EXERCISE DESCRIPTION
Copy each line of the entries that includes the word "Language".

EXERCISE DATA
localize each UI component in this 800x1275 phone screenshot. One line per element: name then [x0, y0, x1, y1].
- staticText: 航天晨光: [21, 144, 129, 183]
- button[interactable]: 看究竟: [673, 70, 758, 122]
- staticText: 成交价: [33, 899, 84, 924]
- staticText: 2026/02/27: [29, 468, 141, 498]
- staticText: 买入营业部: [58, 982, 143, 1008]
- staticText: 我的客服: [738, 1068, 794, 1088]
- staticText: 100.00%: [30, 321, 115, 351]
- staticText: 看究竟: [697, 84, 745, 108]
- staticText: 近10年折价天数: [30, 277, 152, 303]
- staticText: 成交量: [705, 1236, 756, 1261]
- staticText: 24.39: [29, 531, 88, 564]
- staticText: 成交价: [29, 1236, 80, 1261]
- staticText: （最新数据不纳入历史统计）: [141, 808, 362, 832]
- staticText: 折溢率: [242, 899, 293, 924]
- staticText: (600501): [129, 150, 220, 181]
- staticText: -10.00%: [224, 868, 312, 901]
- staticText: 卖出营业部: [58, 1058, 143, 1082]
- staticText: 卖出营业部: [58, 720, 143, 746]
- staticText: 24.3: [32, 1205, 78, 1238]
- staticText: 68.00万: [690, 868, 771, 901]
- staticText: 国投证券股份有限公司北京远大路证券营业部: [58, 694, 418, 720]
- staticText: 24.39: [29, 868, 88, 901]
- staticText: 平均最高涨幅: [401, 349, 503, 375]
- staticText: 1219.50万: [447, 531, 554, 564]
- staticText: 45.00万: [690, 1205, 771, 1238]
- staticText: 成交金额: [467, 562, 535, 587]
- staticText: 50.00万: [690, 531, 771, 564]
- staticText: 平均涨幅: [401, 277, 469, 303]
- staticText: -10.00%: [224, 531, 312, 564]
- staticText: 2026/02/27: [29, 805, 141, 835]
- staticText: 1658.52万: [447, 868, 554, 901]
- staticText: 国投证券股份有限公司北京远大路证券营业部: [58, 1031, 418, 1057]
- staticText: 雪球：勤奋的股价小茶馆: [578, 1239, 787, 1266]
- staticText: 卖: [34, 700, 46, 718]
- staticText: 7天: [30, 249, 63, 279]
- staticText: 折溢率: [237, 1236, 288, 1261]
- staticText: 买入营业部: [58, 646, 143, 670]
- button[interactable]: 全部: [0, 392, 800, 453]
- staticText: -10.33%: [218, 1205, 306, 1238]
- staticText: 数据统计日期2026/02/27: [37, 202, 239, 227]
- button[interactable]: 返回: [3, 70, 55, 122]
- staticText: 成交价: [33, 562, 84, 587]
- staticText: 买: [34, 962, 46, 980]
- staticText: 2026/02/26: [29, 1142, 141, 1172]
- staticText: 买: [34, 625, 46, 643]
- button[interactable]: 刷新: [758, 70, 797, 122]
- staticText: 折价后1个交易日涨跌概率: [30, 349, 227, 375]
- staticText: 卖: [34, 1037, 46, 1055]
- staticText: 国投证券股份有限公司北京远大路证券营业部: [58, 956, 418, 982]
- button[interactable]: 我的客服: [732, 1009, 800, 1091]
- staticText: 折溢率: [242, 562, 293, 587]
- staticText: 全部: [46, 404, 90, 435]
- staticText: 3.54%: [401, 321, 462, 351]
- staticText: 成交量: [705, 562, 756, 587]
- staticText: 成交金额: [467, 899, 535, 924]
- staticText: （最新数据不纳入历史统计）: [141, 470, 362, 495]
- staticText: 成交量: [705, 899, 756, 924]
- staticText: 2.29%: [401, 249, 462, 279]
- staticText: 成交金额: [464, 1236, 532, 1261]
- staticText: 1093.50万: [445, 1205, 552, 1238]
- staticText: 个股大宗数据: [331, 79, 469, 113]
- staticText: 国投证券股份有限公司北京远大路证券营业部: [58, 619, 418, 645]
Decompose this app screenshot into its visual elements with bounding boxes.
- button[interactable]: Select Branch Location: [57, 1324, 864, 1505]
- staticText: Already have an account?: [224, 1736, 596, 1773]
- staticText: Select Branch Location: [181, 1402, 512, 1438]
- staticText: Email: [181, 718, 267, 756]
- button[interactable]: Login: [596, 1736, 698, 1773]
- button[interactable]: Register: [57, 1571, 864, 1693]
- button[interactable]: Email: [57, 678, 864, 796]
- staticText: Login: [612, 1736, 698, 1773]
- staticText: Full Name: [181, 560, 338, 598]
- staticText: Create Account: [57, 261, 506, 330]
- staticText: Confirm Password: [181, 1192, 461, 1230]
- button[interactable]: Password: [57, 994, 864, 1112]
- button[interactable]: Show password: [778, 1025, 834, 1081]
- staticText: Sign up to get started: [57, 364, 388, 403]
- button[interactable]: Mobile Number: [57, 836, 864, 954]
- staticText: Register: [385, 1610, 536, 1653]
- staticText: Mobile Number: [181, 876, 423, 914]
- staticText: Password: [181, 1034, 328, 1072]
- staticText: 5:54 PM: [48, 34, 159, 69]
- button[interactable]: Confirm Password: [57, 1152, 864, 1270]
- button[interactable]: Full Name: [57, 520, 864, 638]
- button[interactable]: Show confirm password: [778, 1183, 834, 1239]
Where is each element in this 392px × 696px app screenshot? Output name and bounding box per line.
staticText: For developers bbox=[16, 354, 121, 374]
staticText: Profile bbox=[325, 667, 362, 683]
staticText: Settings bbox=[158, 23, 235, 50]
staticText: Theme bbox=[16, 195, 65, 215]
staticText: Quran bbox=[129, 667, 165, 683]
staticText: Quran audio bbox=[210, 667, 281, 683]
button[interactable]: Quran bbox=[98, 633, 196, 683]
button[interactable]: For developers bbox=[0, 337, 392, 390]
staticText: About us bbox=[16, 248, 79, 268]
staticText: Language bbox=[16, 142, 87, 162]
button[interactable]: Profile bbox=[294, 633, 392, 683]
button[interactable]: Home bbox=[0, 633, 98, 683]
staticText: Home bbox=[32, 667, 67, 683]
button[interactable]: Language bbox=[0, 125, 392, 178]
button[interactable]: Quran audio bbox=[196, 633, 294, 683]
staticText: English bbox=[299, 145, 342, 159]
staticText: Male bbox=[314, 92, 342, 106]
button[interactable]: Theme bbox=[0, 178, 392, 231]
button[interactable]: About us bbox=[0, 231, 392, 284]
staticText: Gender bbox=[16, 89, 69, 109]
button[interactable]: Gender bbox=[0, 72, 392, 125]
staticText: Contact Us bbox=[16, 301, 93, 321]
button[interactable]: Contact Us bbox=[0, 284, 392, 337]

TASK RESULT
staticText: Language bbox=[16, 142, 87, 162]
button[interactable]: Language bbox=[0, 125, 392, 178]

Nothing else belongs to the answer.